Teach Kids About Fairness vs Equity With the Band-Aid Lesson
Contributor: Meghan Moravcik Walbert

Kids have a tendency to think that “fair” means “equal.” An older sibling having a later bedtime isn’t fair; one child having a rough day and receiving special one-on-one time with a parent isn’t fair. But there’s a trick elementary teachers use to teach kids the difference between fairness and equity, and it’s one parents can try at home with the whole family: The Band-Aid Lesson.

It goes like this:

1. Take out a stack of Band-Aids (or a sheet of stickers if you don’t want to waste actual Band-Aids). Tell everyone in the family to think of a pretend injury they have. It can be anything from a paper cut to a broken bone to something more catastrophic.

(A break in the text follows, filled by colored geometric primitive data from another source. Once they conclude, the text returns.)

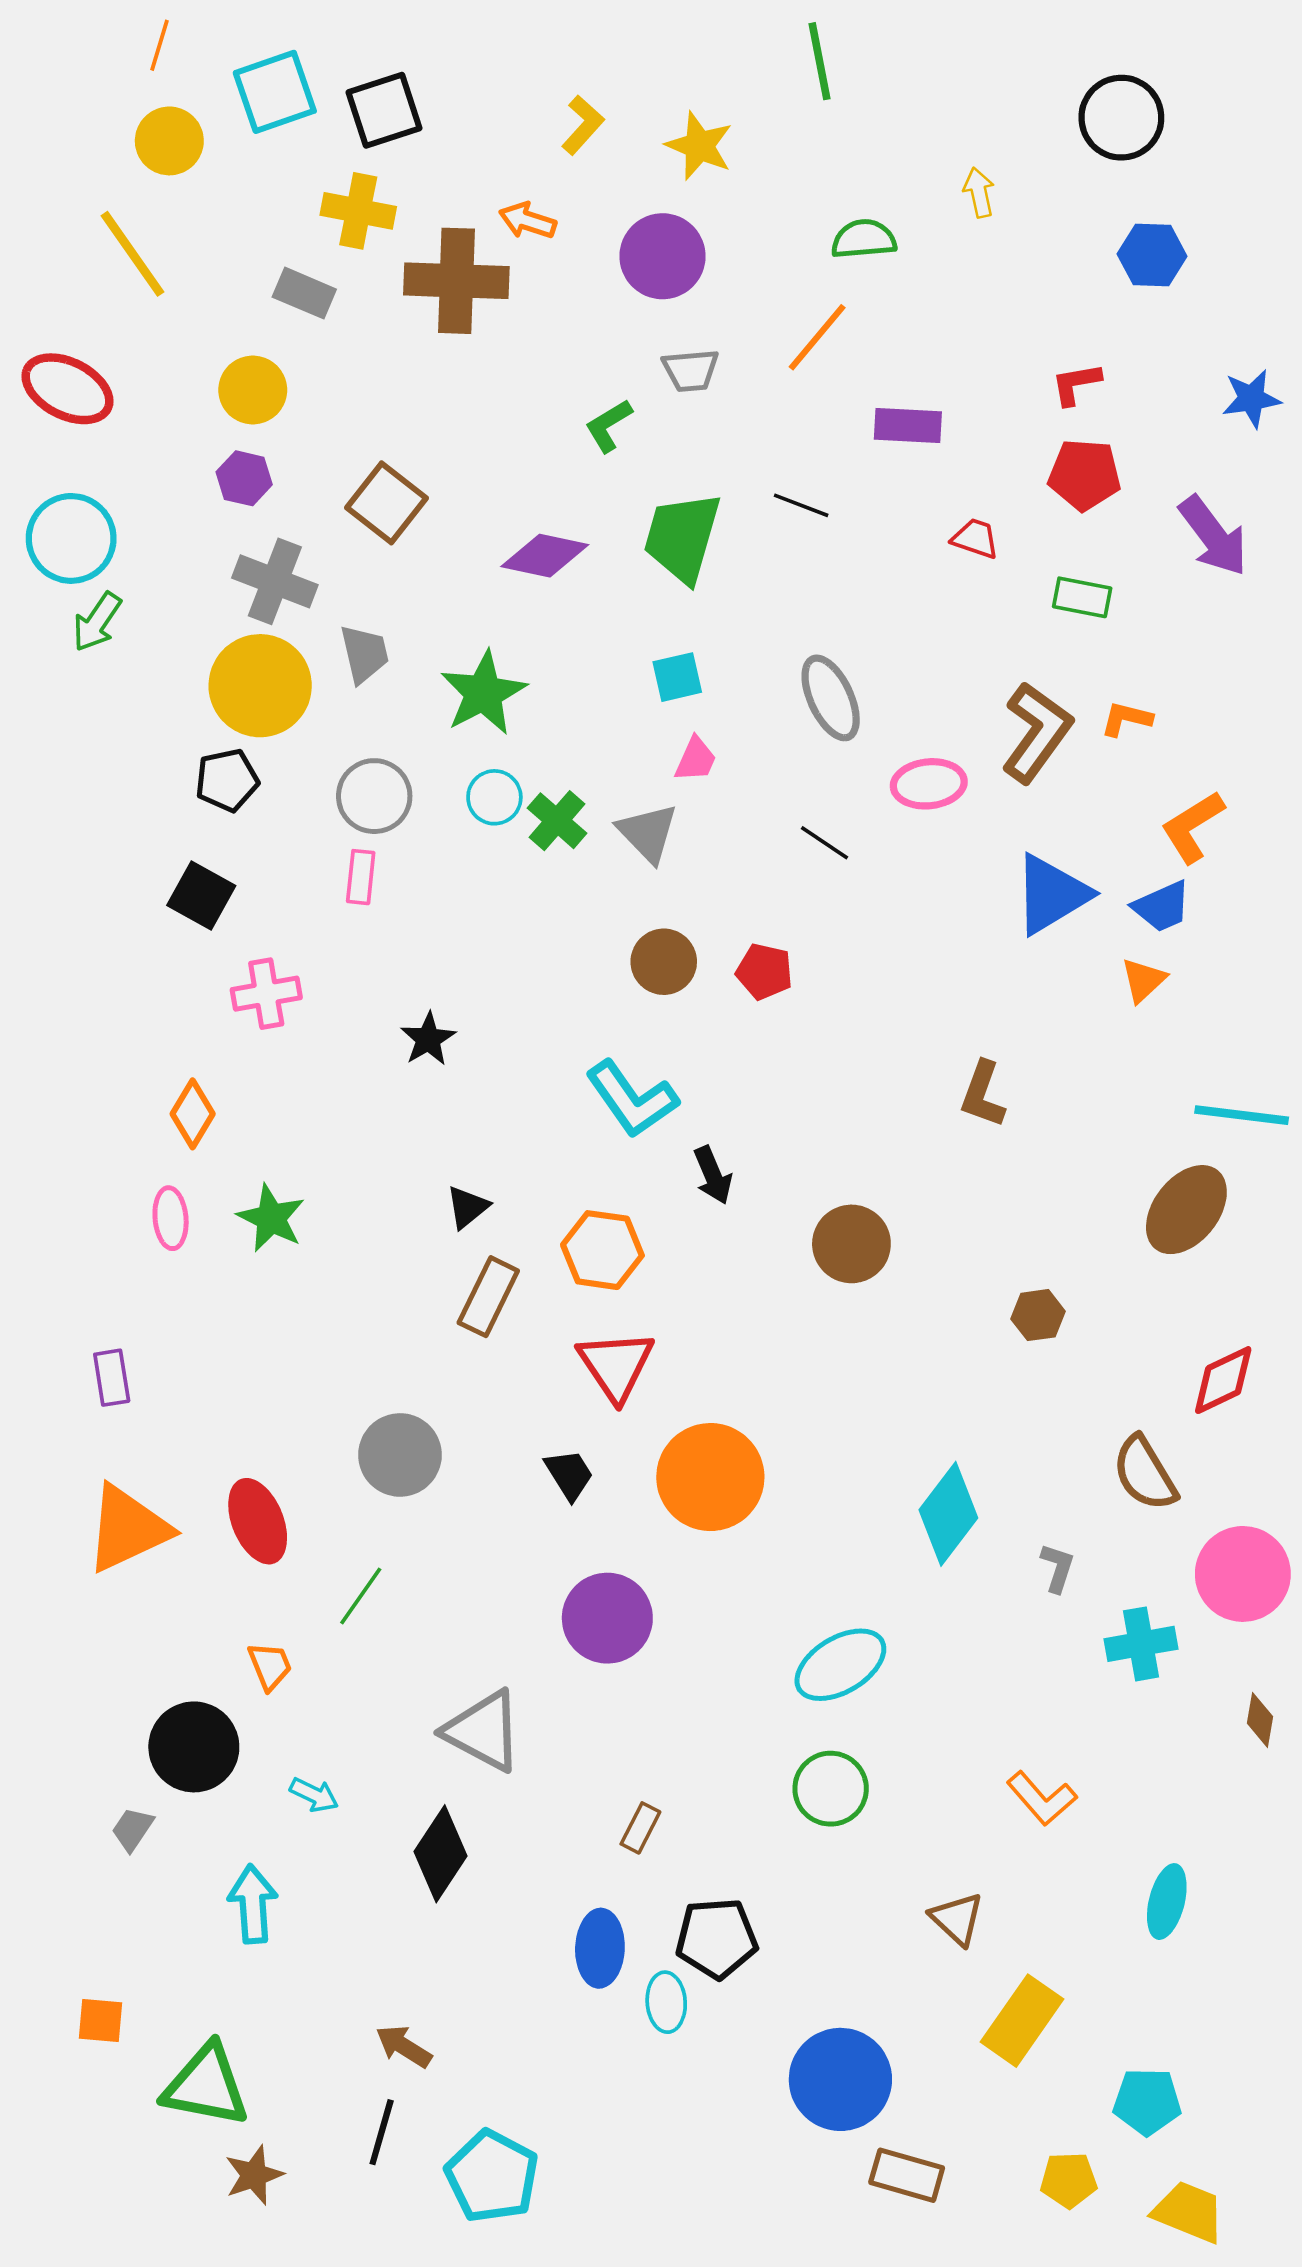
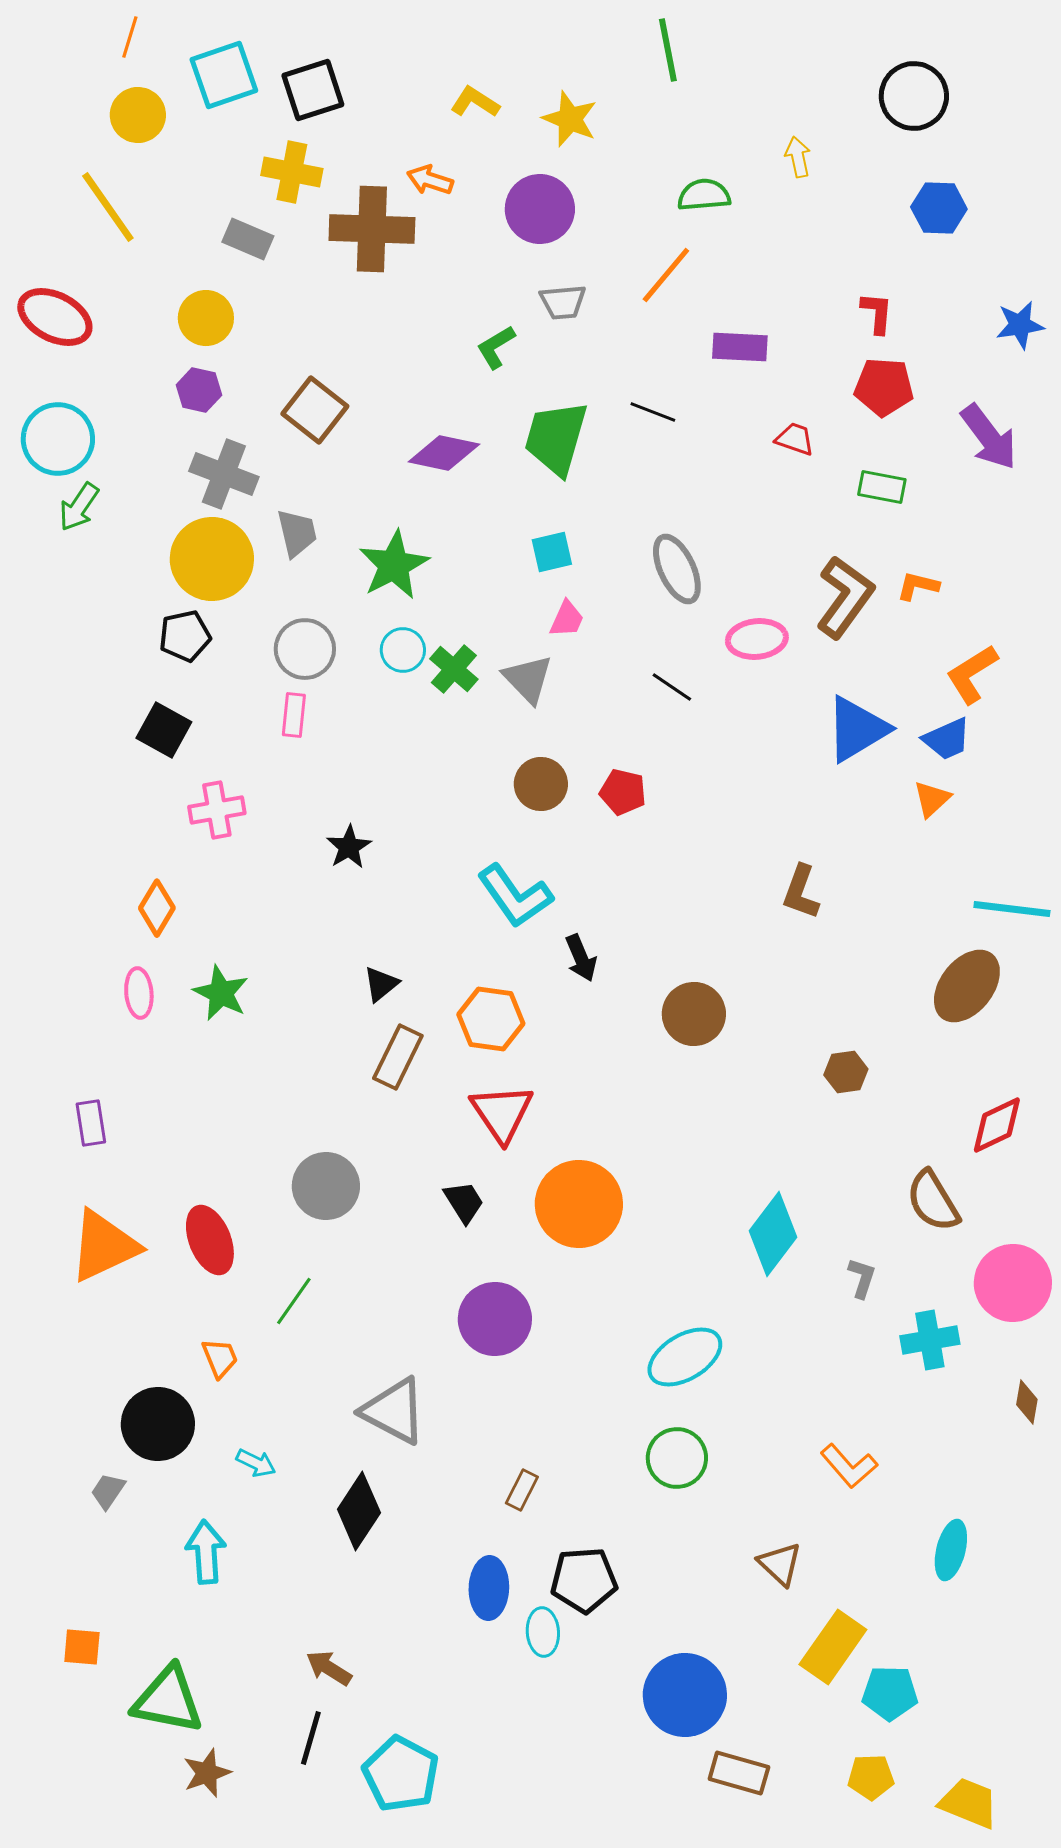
yellow L-shape: (583, 125) -> (475, 102), turned -99
red L-shape: (1076, 384) -> (877, 313), turned 105
cyan pentagon: (1147, 2102) -> (890, 1693), moved

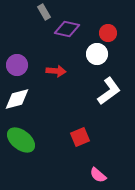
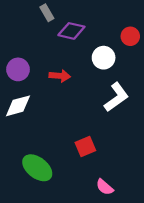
red circle: (108, 33) -> (130, 36), moved
green ellipse: (21, 140) -> (37, 168), moved

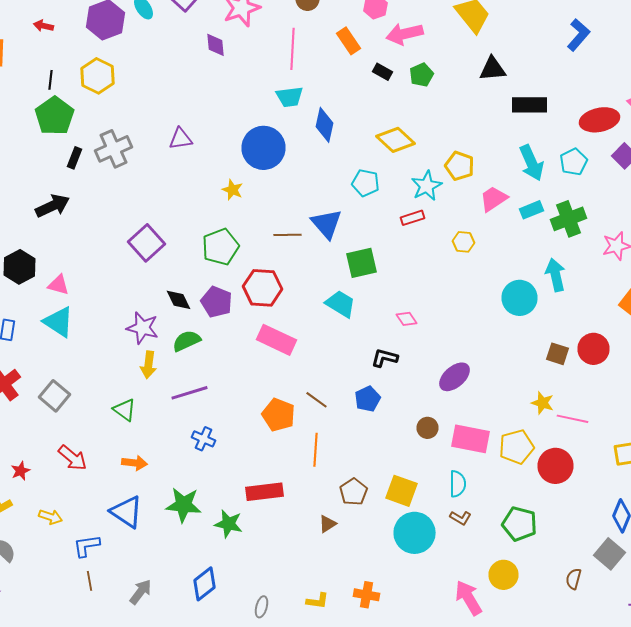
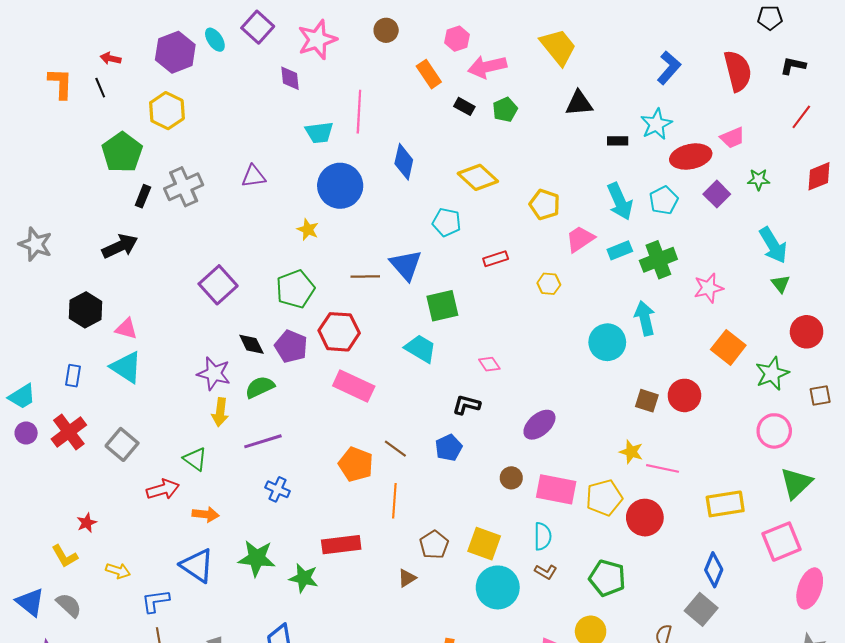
pink line: (292, 49) -> (359, 112), moved
black line: (50, 80) -> (100, 88), moved, turned -30
cyan trapezoid: (290, 97) -> (319, 133), moved
black rectangle: (530, 105) -> (618, 141), size x0.6
cyan star: (426, 186) -> (656, 124), moved
red arrow: (72, 458) -> (163, 489), moved, turned -56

2. One by one, ask each family member to describe their injury. When they’re done, place a single Band-Aid over the spot of the injury.

3. When everyone has had a turn, reflect on the fairness versus the equity of everyone receiving the exact same treatment for different injuries. Empowering Education offers these talking points:

What was your injury? And what treatment did you get? Wow — we had lots of different injuries! Some people actually just had little cuts, so the Band-Aid would have worked for them. But some people had broken bones or worse; would the Band-Aid have worked for them? NO!

Let’s think about how this relates to our original definition of fairness — that fair means equal. Everyone got the same treatment here, so everyone was equal. Was that fair?

From there, you can talk with kids about how what is fair is different from person to person and child to child because everyone has different needs. The younger child has to go to bed earlier because their body needs more rest to grow. The child who is sad needs more connection and attention in that moment to help them feel better. A child at school who struggles with a maths concept may need more one-on-one instruction from the teacher than a child who understands it the first time it’s explained.

Brainstorm a few other examples together of instances when they’ve seen someone receive more attention or been given different rules to follow because of differing needs that may have seemed unfair at the time.